- **Your instructions**: Transcribe exactly, and without pictures, only the lines from the one bearing "Abelardo de la" through the final line of the data below.
** Listed entries follows **
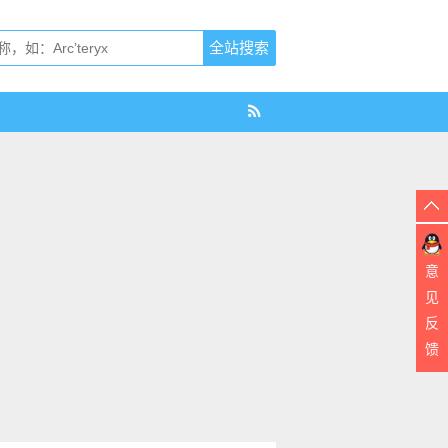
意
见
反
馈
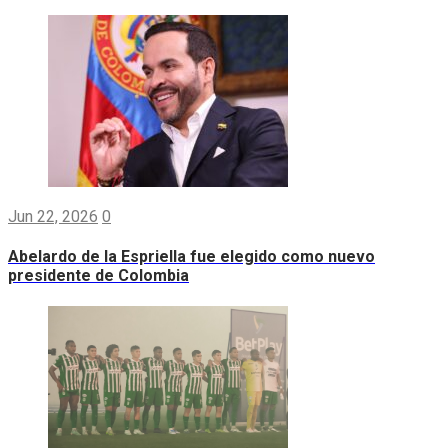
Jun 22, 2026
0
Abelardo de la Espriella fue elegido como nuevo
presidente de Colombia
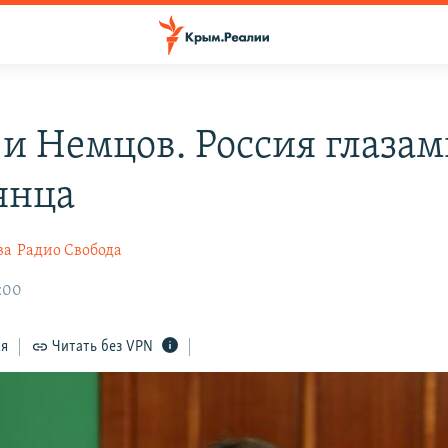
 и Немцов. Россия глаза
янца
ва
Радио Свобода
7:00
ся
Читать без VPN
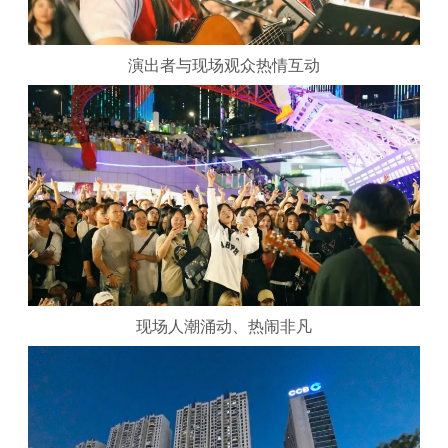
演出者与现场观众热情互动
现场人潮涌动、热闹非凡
** End of Listed entries **
- **Problem solution**:
Abelardo de la Espriella fue elegido como nuevo
presidente de Colombia
 и Немцов. Россия глаза
янца
ва
Радио Свобода
7:00
ся
Читать без VPN
演出者与现场观众热情互动
现场人潮涌动、热闹非凡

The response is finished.